(TASK TO CARRY OUT): From the listing below, reproduce word for word the part that opens with the line containing "assistência social" and closes with the line containing "SUẤT BẮT ĐẦU [IMG] 1. Xu hướng đầu tư ở"; reproduce nothing else.

(EXCERPTED DATA):
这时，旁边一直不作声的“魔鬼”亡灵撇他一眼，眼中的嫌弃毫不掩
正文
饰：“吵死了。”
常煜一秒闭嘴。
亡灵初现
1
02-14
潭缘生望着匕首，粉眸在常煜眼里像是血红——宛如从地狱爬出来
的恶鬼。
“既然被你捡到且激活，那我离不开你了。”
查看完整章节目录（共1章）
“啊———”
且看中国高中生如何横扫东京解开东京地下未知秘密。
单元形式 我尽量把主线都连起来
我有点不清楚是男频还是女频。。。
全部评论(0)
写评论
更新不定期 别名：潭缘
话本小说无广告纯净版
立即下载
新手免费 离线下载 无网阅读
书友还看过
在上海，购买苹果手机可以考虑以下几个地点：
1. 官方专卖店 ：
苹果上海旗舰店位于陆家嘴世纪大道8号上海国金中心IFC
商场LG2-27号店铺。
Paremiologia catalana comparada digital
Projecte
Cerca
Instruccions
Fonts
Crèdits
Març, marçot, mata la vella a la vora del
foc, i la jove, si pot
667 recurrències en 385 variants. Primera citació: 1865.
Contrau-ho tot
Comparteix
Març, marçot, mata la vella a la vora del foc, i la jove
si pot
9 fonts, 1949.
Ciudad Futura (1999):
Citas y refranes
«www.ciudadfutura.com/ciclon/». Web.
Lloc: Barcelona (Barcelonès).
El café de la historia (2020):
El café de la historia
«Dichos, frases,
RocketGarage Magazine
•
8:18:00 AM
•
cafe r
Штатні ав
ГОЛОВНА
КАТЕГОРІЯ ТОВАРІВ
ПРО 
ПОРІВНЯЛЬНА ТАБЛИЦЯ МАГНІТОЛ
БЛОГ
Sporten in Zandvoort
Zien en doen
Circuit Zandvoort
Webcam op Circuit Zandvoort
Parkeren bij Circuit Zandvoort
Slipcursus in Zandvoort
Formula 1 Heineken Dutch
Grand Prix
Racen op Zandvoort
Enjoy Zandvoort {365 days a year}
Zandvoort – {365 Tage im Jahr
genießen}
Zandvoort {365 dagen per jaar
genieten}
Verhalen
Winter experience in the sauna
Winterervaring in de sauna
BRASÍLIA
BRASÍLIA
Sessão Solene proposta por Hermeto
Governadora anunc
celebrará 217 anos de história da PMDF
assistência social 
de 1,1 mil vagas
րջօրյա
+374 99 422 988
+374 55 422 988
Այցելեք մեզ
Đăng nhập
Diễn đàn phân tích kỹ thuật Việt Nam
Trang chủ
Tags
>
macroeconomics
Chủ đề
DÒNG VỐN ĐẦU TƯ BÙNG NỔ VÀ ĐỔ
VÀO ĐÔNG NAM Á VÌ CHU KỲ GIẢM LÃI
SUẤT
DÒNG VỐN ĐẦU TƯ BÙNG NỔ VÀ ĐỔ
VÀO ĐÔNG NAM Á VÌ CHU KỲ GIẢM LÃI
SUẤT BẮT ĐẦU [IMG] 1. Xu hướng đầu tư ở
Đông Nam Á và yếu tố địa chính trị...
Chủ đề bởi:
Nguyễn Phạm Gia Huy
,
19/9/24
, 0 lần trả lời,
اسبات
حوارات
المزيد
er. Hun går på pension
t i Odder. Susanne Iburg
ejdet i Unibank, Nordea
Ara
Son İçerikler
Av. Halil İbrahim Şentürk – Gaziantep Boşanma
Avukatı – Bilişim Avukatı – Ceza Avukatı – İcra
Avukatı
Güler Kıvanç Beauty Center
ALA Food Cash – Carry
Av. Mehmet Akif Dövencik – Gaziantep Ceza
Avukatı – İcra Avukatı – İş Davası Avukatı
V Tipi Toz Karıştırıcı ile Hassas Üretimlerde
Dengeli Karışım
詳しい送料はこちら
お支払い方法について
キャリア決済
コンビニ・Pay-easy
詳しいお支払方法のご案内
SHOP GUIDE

(RESPONSE BOX):
assistência social 
de 1,1 mil vagas
րջօրյա
+374 99 422 988
+374 55 422 988
Այցելեք մեզ
Đăng nhập
Diễn đàn phân tích kỹ thuật Việt Nam
Trang chủ
Tags
>
macroeconomics
Chủ đề
DÒNG VỐN ĐẦU TƯ BÙNG NỔ VÀ ĐỔ
VÀO ĐÔNG NAM Á VÌ CHU KỲ GIẢM LÃI
SUẤT
DÒNG VỐN ĐẦU TƯ BÙNG NỔ VÀ ĐỔ
VÀO ĐÔNG NAM Á VÌ CHU KỲ GIẢM LÃI
SUẤT BẮT ĐẦU [IMG] 1. Xu hướng đầu tư ở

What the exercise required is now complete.